*What is required*
Below are some records. Print exactly the lines between the one holding "sanguin pour la" and the one holding "plusieurs fois dans", inclusive, and nothing else.
-- Opening Marker --
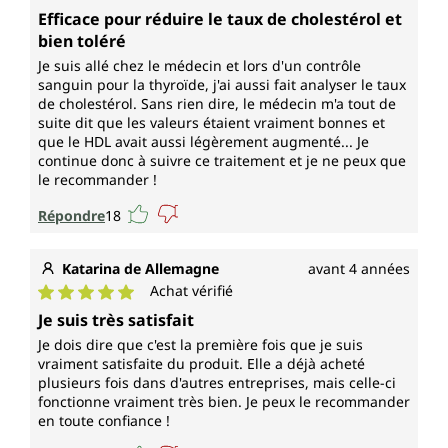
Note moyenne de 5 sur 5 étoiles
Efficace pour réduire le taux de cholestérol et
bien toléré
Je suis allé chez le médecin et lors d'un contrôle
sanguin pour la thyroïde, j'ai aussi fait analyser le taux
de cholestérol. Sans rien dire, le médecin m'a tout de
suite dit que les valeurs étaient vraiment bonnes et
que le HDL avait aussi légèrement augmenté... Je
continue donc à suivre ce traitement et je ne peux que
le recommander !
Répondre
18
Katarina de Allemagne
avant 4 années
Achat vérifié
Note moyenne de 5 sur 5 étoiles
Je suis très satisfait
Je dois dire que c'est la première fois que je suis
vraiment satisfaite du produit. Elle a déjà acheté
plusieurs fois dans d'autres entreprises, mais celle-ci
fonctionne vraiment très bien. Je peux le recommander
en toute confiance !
-- Closing Marker --
-- Opening Marker --
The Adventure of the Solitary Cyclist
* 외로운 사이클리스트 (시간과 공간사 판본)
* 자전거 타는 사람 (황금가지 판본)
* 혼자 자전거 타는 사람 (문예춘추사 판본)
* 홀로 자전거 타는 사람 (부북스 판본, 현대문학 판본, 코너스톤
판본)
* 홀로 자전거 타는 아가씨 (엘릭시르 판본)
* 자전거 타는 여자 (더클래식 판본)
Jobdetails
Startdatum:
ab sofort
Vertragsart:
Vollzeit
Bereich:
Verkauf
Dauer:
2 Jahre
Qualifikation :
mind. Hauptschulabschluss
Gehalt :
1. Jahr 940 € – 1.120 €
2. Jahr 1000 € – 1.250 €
-- Closing Marker --
-- Opening Marker --
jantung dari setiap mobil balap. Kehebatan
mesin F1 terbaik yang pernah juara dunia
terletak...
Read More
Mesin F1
-- Closing Marker --
*Exercise solution*
sanguin pour la thyroïde, j'ai aussi fait analyser le taux
de cholestérol. Sans rien dire, le médecin m'a tout de
suite dit que les valeurs étaient vraiment bonnes et
que le HDL avait aussi légèrement augmenté... Je
continue donc à suivre ce traitement et je ne peux que
le recommander !
Répondre
18
Katarina de Allemagne
avant 4 années
Achat vérifié
Note moyenne de 5 sur 5 étoiles
Je suis très satisfait
Je dois dire que c'est la première fois que je suis
vraiment satisfaite du produit. Elle a déjà acheté
plusieurs fois dans d'autres entreprises, mais celle-ci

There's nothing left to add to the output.